*What the task asks*.
Below are some records; quote exactly the lines from the one that contains "O teste de concentração" through the one that contains "iluminados, dentro de", inclusive, and no others.

________________________

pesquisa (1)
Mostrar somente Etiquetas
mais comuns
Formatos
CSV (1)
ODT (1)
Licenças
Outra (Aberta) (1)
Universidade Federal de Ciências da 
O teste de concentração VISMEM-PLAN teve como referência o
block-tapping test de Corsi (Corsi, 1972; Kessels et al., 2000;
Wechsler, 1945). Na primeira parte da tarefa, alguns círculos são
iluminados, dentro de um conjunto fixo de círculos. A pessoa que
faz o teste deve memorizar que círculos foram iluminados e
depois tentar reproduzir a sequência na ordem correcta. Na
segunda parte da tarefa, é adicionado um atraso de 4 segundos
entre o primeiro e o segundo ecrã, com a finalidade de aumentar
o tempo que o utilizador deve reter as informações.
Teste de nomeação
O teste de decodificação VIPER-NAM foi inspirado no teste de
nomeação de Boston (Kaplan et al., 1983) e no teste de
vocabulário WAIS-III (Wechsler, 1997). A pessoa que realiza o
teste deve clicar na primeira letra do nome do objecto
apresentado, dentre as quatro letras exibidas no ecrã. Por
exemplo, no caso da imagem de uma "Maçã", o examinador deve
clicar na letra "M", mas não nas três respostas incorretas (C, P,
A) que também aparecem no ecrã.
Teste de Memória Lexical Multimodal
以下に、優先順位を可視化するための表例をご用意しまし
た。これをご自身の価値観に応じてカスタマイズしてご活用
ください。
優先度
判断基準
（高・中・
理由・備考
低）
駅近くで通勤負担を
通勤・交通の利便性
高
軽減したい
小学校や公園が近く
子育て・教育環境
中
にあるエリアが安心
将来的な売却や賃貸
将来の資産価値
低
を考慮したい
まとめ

________________________

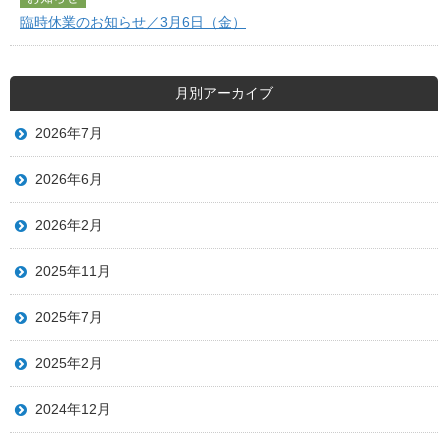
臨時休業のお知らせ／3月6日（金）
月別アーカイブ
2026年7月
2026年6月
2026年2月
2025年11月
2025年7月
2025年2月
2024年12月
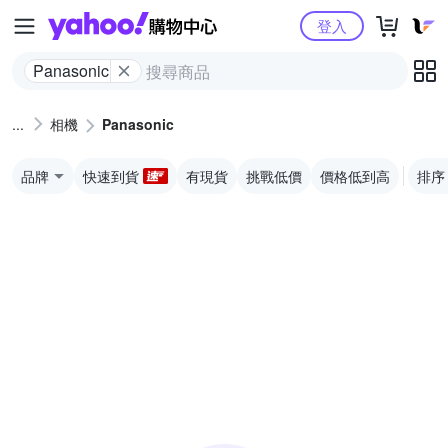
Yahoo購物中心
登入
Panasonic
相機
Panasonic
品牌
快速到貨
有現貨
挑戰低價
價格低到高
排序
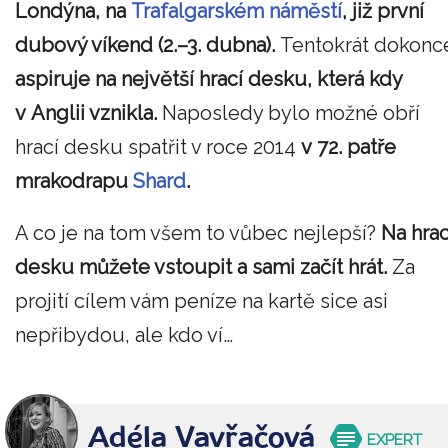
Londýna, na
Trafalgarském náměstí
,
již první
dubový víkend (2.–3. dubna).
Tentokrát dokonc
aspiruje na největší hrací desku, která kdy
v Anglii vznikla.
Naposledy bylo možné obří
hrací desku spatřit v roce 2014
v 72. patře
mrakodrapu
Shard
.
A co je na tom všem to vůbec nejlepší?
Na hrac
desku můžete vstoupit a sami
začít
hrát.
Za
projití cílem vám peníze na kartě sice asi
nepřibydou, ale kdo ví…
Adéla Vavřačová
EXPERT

________________________

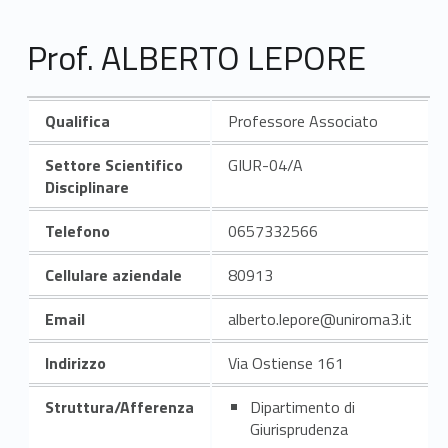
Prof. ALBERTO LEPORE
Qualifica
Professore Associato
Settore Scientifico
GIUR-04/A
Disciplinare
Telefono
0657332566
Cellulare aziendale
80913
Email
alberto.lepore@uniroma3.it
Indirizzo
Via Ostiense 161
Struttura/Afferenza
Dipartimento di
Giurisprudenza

________________________

*Answer below*.
O teste de concentração VISMEM-PLAN teve como referência o
block-tapping test de Corsi (Corsi, 1972; Kessels et al., 2000;
Wechsler, 1945). Na primeira parte da tarefa, alguns círculos são
iluminados, dentro de um conjunto fixo de círculos. A pessoa que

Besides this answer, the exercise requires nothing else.